‘Out of date’ fertility laws should be reformed, say lawyers
Britain’s fertility laws desperately need reform because they have failed to keep pace with “social realities”, specialists argue.
A survey at the Fertility Show conference in London found the overwhelming view that the legislative landscape in the UK was so confusing that the vast majority of those considering surrogacy would look to overseas agencies.
Most of those considering going abroad were unaware of the lack of international treaties or agreements between the UK and other countries, it found.
Lawyers called for parliament to tidy up the legislative position at home. “The UK fertility and surrogacy laws are a mess and consistently fail to keep up with social realities,” Lois Langton, a partner at Howard Kennedy, the London law firm that carried out the research, said.

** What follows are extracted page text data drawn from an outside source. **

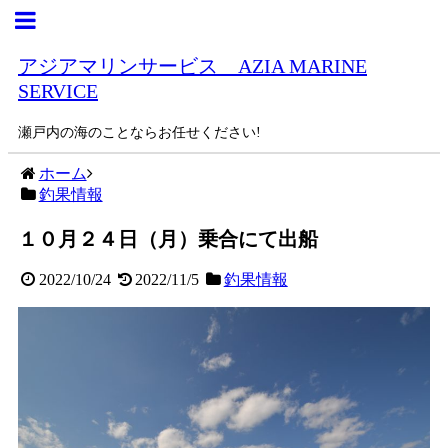
アジアマリンサービス AZIA MARINE
SERVICE
瀬戸内の海のことならお任せください!
ホーム
釣果情報
１０月２４日（月）乗合にて出船
2022/10/24
2022/11/5
釣果情報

“It is particularly worrying that 42 per cent of those people we asked do not know who the legal parent of a child born via fertility treatment, whether through a licensed clinic or otherwise, would be. That can cause real problems for the child, the birth mother, her partner — if she has one — and the intended parents.
“Reform is most definitely needed to address our out-of-date laws which are simply not fit for purpose.”
Lawyers said that the most significant issue was that a surrogacy arrangement was not recognised as a binding agreement between the commissioning parents and the surrogate. Instead the arrangement is based on trust between those involved.
Britain, which still bans commercial surrogacy, is also falling behind other countries on the issue. US states such as California allow the practice provided that “reasonable expenses” are paid to the surrogate.
Langton said that the UK’s ban on commercial surrogacy “means that there are relatively few available surrogates in this country which forces couples to look overseas, often to countries where commercial surrogacy is permitted.
“Those couples are then faced with the problem that they have fallen foul of UK law by paying more than reasonable expenses. Whilst the courts here may well retrospectively sanction the payments, there can be no guarantee that this will happen.”